Apologies for the graphic imagery, but it’s true. EVERYONE IN THE WHOLE WORLD has seen “Empire Strikes Back,” but this so-called “lord,” with all his fancy education in poetry and blood pudding and horseback riding, his world would simply cave in.

Dummy.

The fact, the thing that all old people leave out, is that human history is the history of stupid animals getting smarter and smarter. — And then stupider, around the time of the Reagan administration, but then smarter again. It’s the history of intellectual progress. It’s a big puzzle, with each generation adding to a big picture. And we owe old folks a due, sure. Without their thought processes and life experiences, we’d never be where we are now. A piece would be missing, and the whole Jenga tower would crumble. But we’re not stupid, not most of us at least.

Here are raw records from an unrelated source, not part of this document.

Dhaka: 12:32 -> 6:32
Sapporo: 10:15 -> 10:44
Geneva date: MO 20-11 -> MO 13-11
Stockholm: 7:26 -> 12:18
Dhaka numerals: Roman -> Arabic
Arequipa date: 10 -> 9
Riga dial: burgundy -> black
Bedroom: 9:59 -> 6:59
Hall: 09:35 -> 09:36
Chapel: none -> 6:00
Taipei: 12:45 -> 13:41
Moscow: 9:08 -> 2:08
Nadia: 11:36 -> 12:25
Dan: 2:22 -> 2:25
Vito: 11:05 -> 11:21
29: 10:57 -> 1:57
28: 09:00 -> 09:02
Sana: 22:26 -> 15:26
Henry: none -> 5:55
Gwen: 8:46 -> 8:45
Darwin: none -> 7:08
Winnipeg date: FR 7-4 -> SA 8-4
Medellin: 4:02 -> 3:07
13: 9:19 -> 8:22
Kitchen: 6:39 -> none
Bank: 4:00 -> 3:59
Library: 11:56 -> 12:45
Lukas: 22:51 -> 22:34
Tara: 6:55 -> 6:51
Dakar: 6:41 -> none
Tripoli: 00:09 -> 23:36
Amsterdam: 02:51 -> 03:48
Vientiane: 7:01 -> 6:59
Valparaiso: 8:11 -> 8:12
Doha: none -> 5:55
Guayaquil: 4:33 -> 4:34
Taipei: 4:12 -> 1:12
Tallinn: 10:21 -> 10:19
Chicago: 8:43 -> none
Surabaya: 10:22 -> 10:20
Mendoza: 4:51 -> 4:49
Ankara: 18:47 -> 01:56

My roommate Matt’s a pretty dim bulb, but then, he’ll probably spend his life as a waiter at a Chili’s in the Midwest, not really working on the puzzle at all.

Old people like to say that there WAS a time when everyone was smart and when everyone was good. They call this “the golden age” or “the good old days.” For your grandparents now, this was probably around the 1950s or so.

Nothing about the 1950s was golden. And it certainly wasn’t smart. Women couldn’t go to college. Blacks couldn’t either. It was boring and wrong, and people weren’t really good. They were just content, because anything was better than World War II.

Contentment is like a time machine. You get comfortable enough, you’re back in the Stone Age with no rights and no brains. You don’t put together half of a puzzle. You don’t leave the Jenga tower teetering.

Contentment is the enemy of evolution, and evolution is the business we’re in. We’ve got a job to do — a puzzle to put together.

Televangelists will tell you that society is falling apart, because, as intelligence and technology have become increasingly important in modern times, morality has been deprioritized. In other words, the smarter we get, the meaner we get.

Wrong.

Society isn’t falling apart. It was never together. We’re not de-evolving from some utopia. Things aren’t simply getting worse. History’s not divided into “the good old days” and right now. Those blissfully stupid people in the Bible weren’t good. They were full of the same gears and wires as us, and they were just as weird and foolish and human. But we’ve got cooler gadgets, and we’re inventing more every day.

In that sense, history’s kind of like the James Bond series. We may not all be Sean Connerys, but we’ve got cars that go underwater, and there’s something to be said for that. Besides, what has Sean Connery done recently?

Come to think of it, what has Moses done recently?

“Hey, Moses! You with the beard!”

“Yes.”

“Darth Vader is Luke Skywalker’s father.”

(Long silence.) “You’re f—ing kidding me. Get the f— out of here.”

“No. No f—ing s—.”

(Sound of Moses smacking me with his staffy-thing and running away.)

Greg Yolen is a sophomore in Pierson College. Stop reading now. OK, now.